Still, my favourite films hail from that period of British horror that started in the fifties and drew to a close in the late seventies. Not just Hammer – though they’re the major player, naturally – but Amicus, Tigon, the short-lived Tyburn… movies from people like Michael Reeves and Pete Walker… there’s just something about the work of those twenty or so years that I never tire of.

It began with the cerebral, Nigel Kneale-led sci-fi chillers and ended with Sheila Keith brandishing a power-drill. In-between there was everything from Gothic melodrama to grim, kitchen-sink realism. The movies can be comic, perverse, genteel, sexy and charming yet despite the vast range, from The Innocents to Witchfinder General, there is always an atmosphere, an indefinable spice that they share.

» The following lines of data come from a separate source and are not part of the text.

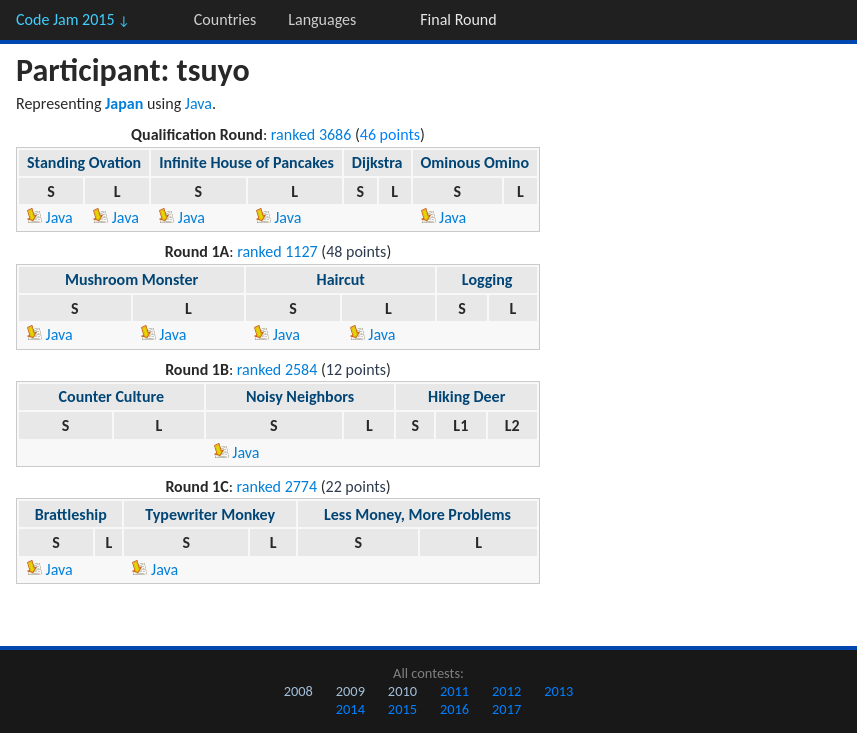  I want to click on Dijkstra, so click(377, 162).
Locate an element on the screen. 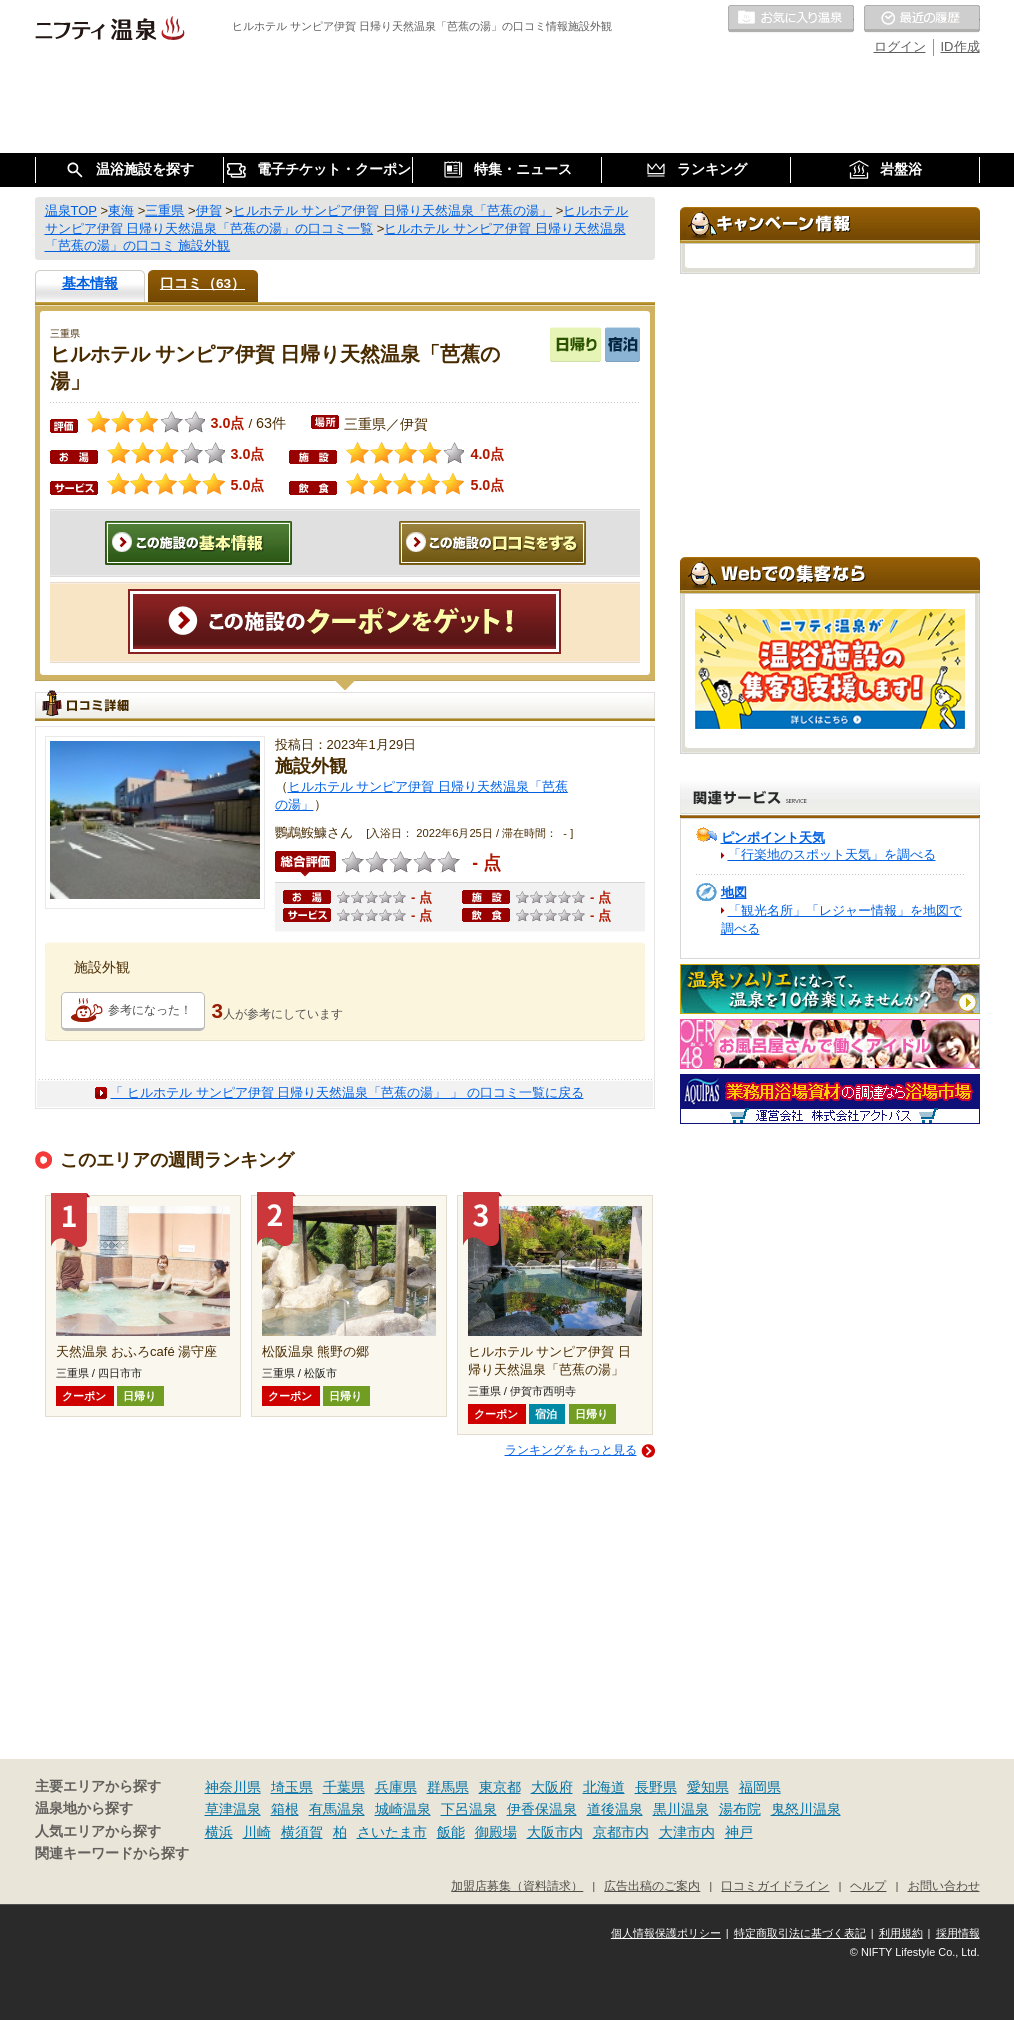  ヘルプ is located at coordinates (868, 1885).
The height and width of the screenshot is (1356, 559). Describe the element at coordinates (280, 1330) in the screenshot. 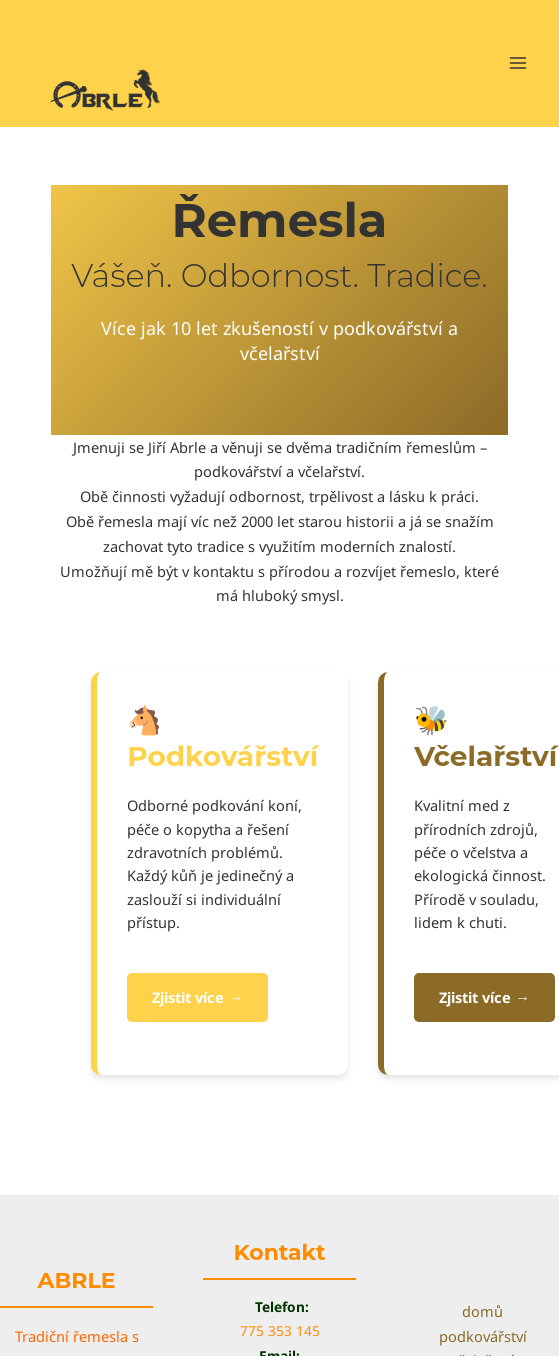 I see `775 353 145` at that location.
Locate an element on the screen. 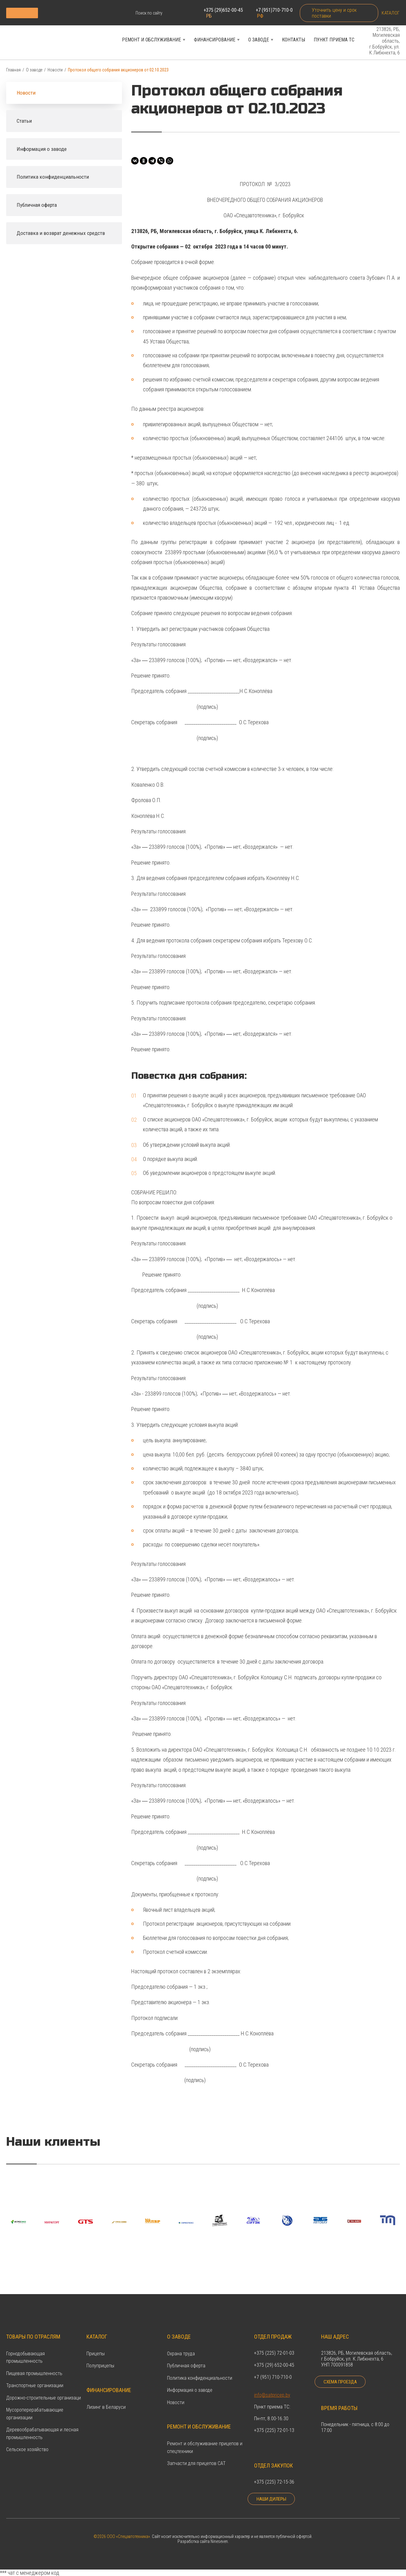 The height and width of the screenshot is (2576, 406). Ремонт и обслуживание прицепов и спецтехники is located at coordinates (204, 2440).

These were movies made for less than ideal budgets by people who had to increase their creativity to compensate. We had a great repertory company of actors, a hard-working, unpretentious bunch of writers and for a while we terrified the world.

What do you think about the ‘new’ Hammer Films?

GA: I think they stand a chance to develop into something just as wonderful.

It’s almost as if The Woman in Black is now counted as the first ‘new’ Hammer movie, ignoring Wake Wood, The Resident, Let Me In etc. but that’s OK, it’s all promotion and if there was one thing the Hammer of old understood it was the art of building your own legend and entertaining the masses. There seem to be some interesting projects lined up.

It’s a strange legacy, there are so few production companies that are talked of as if they are utterly synonymous with their output. You would never hear someone say “God, I love Fox Searchlight, I’ve seen every movie they’ve made”. Yet that’s what the Hammer name means, people approach them as they would a favourite writer, director or actor. It’s amazing really.

Ealing Studios is another I suppose (while we’re on the subject, The Ladykillers and Kind Hearts and Coronets are two of the finest movies ever made and every horror fan should have seen them).

Finally, it says in your biography that you used to be an actor. Is there any character in the books you have written that you would love to portray, either on stage or screen?

GA: Well, there’s some of me in a number of the characters I’ve written, so they would be easy. Miles in the World House books would be an obvious example. Max Jackson in the Deadbeat series another, he was almost a cipher for me when I first wrote them. He’s a much younger version though and I recognise him less and less.

Perhaps it would be more interesting to play someone different, after all I’ve been playing me for a lifetime (some would say not well).

Henry Jones – the blind shootist from the Heaven’s Gate series, he has a beautiful, bearded wife and a loyal troupe of Freak Show performers. He’s as evil as hell and I always did like playing villains. He’ll do!